Fixing stability issues with 1st generation Ryzen chips on Debian

2019-01-03 - Louis-Philippe Véronneau

I was an early adopter when Ryzen - AMD's latest CPU line - came out. The prices were very good, the chips had a lot of cores and they ran pretty fast. At the time I thought the Ryzen 1600 CPU with its 6 core and 12 threads all running at 3.4 GHz with a TDP of 65W (with support for ECC RAM) made the perfect homeserver chip.

Fast forward two years: I've finally got around the stability issues I was having that hung my server at random intervals. Sometimes, everything was fine for months, but I also experienced random system freezes twice in a week. Since I'm using full disk encryption on all the drives in my server, a whole system freeze meant I had to go back home and reboot the server manually.

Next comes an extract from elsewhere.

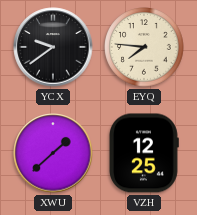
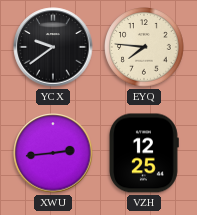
XWU: 1:38 -> 2:44
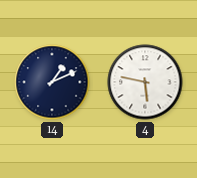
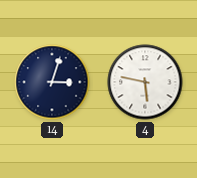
14: 1:11 -> 3:03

I first thought I was affected by a "rare" bug that touched the first batch of Ryzen CPUs so I RMAed mine and had to handle nearly a month of downtime. Sadly, it didn't solve my problem. Two weeks ago I decided I was tired of this whole reboot cycle and tried to see if upgrading to a more recent kernel (4.9 -> 4.18) did the trick. The problem only got worse and my server ended up freezing each and every night. As always, no errors showed up anywhere in the logs.

With the 4.18 kernel, the timing of the system freezes got me thinking and I found this bug report in Launchpad. Turns out the problem is caused by bad low-power handling. When the CPU idles for a long time, it enventually freezes and hangs the whole system. This is corroborated by this AMD report that states:

      1109 MWAIT Instruction May Hang a Thread

      Description: Under a highly specific and detailed set of internal timing
                   conditions, the MWAIT instruction may cause a thread to
                   hang in SMT (Simultaneous Multithreading) Mode.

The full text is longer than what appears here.